Fonte: Valor Econômico |
Uma proposta de mudança na regulamentação que norteia os investimentos em pesquisa, desenvolvimento e inovação pelas empresas que produzem petróleo no Brasil uniu petroleiras, fornecedores e universidades contra a Agência Nacional do Petróleo (ANP). A razão da discórdia é a revisão da Cláusula de Investimento em Pesquisa e Desenvolvimento, que está em fase de consulta pública e terá audiência pública hoje. Apesar de concordarem com a necessidade de mudanças, indústria e universidades contestam a criação do Comitê Técnico-Científico (Comtec), vinculado à ANP.
Formado por oito membros, sendo cinco da ANP e três representantes das petroleiras, fornecedoras e instituições credenciadas, o comitê passará a direcionar a utilização dos recursos bilionários de P&D, antes gerenciados diretamente pelas empresas. E não é só.
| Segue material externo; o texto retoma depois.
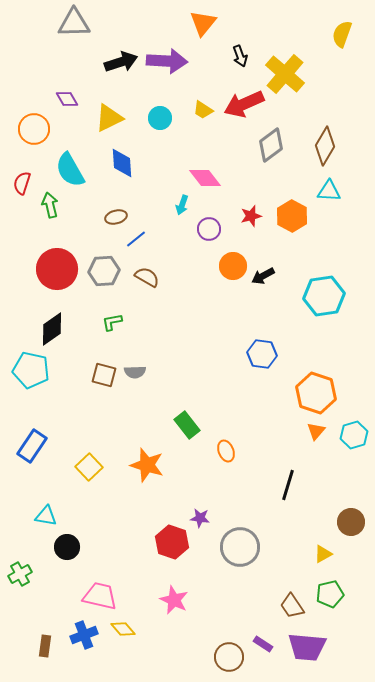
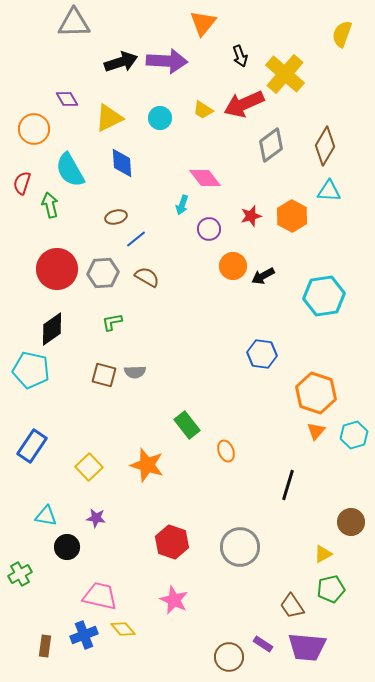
gray hexagon at (104, 271): moved 1 px left, 2 px down
purple star at (200, 518): moved 104 px left
green pentagon at (330, 594): moved 1 px right, 5 px up
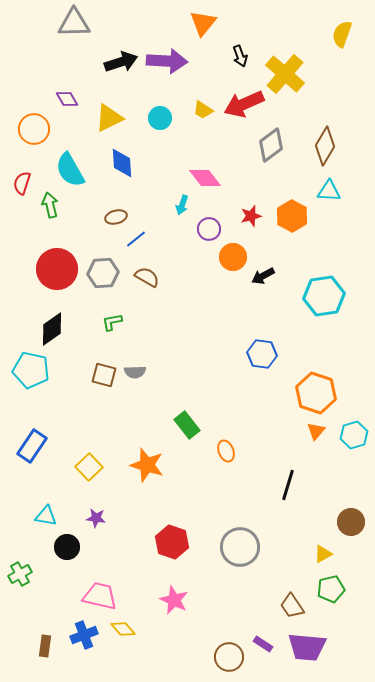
orange circle at (233, 266): moved 9 px up
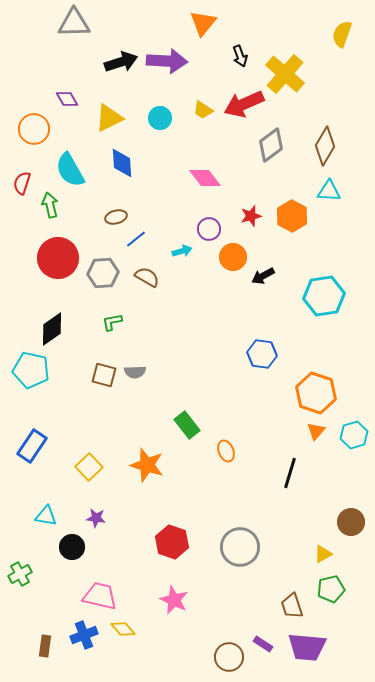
cyan arrow at (182, 205): moved 46 px down; rotated 126 degrees counterclockwise
red circle at (57, 269): moved 1 px right, 11 px up
black line at (288, 485): moved 2 px right, 12 px up
black circle at (67, 547): moved 5 px right
brown trapezoid at (292, 606): rotated 16 degrees clockwise
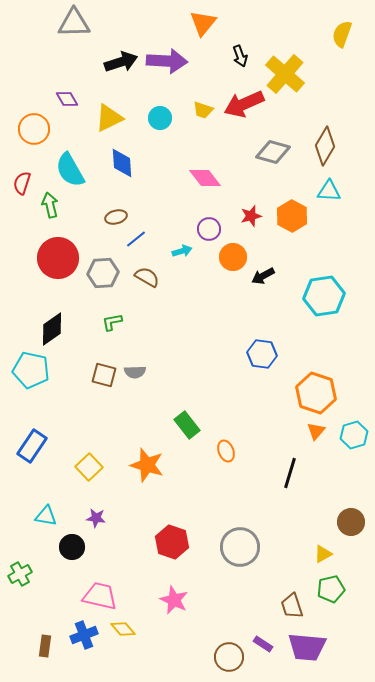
yellow trapezoid at (203, 110): rotated 15 degrees counterclockwise
gray diamond at (271, 145): moved 2 px right, 7 px down; rotated 52 degrees clockwise
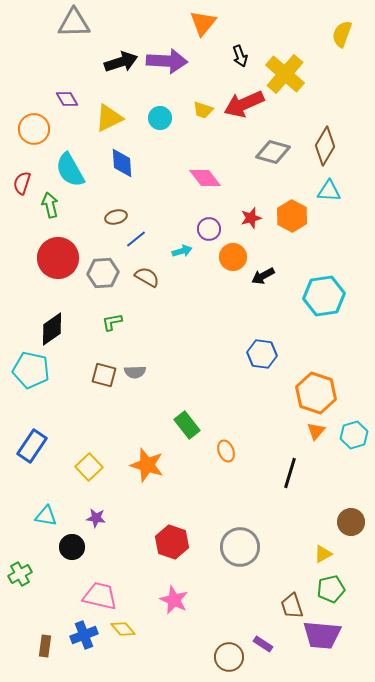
red star at (251, 216): moved 2 px down
purple trapezoid at (307, 647): moved 15 px right, 12 px up
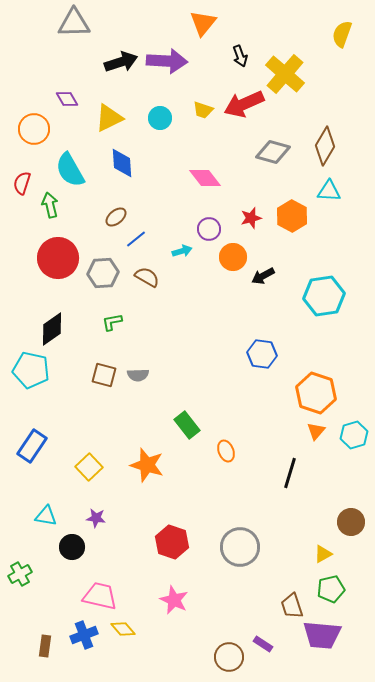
brown ellipse at (116, 217): rotated 25 degrees counterclockwise
gray semicircle at (135, 372): moved 3 px right, 3 px down
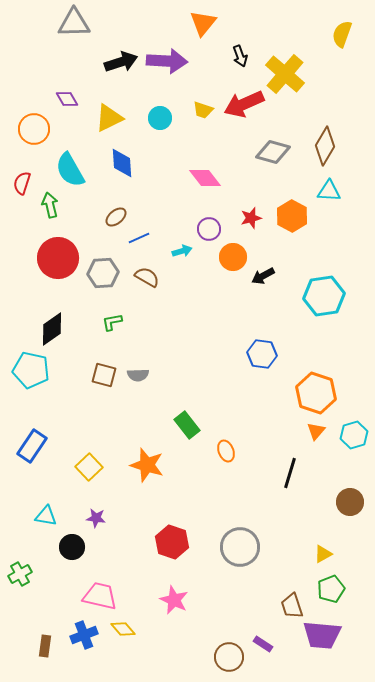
blue line at (136, 239): moved 3 px right, 1 px up; rotated 15 degrees clockwise
brown circle at (351, 522): moved 1 px left, 20 px up
green pentagon at (331, 589): rotated 8 degrees counterclockwise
Apesar de introduzido nos contratos apenas no ano passado, a ANP quer aplicar a nova destinação nos contratos anteriores.
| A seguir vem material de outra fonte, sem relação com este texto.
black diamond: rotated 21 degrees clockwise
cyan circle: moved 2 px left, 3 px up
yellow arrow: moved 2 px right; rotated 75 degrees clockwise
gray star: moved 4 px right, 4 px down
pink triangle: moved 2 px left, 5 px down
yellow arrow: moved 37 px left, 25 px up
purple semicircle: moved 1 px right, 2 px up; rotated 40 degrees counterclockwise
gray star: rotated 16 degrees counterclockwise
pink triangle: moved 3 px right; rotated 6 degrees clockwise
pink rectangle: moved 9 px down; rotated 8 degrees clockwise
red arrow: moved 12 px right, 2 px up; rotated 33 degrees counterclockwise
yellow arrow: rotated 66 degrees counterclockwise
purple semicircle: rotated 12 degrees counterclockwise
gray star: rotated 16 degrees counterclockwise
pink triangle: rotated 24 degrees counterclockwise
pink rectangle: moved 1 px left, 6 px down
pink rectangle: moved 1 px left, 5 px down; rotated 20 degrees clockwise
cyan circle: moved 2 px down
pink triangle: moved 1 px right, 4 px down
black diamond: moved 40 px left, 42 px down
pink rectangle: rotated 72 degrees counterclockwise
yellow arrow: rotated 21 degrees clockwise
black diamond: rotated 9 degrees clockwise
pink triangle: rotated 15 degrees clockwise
A fixação de salário-teto do funcionalismo (R$ 29 mil por mês ou R$ 167,40 por hora) para contratação de especialistas é um dos pontos controversos. ANP afirma que a intenção é evitar desequilíbrios no sistema de ensino. Também não foi bem aceita a proposta para que os investimentos obrigatórios em fornecedores sejam destinados exclusivamente a micro, pequenas e médias empresas.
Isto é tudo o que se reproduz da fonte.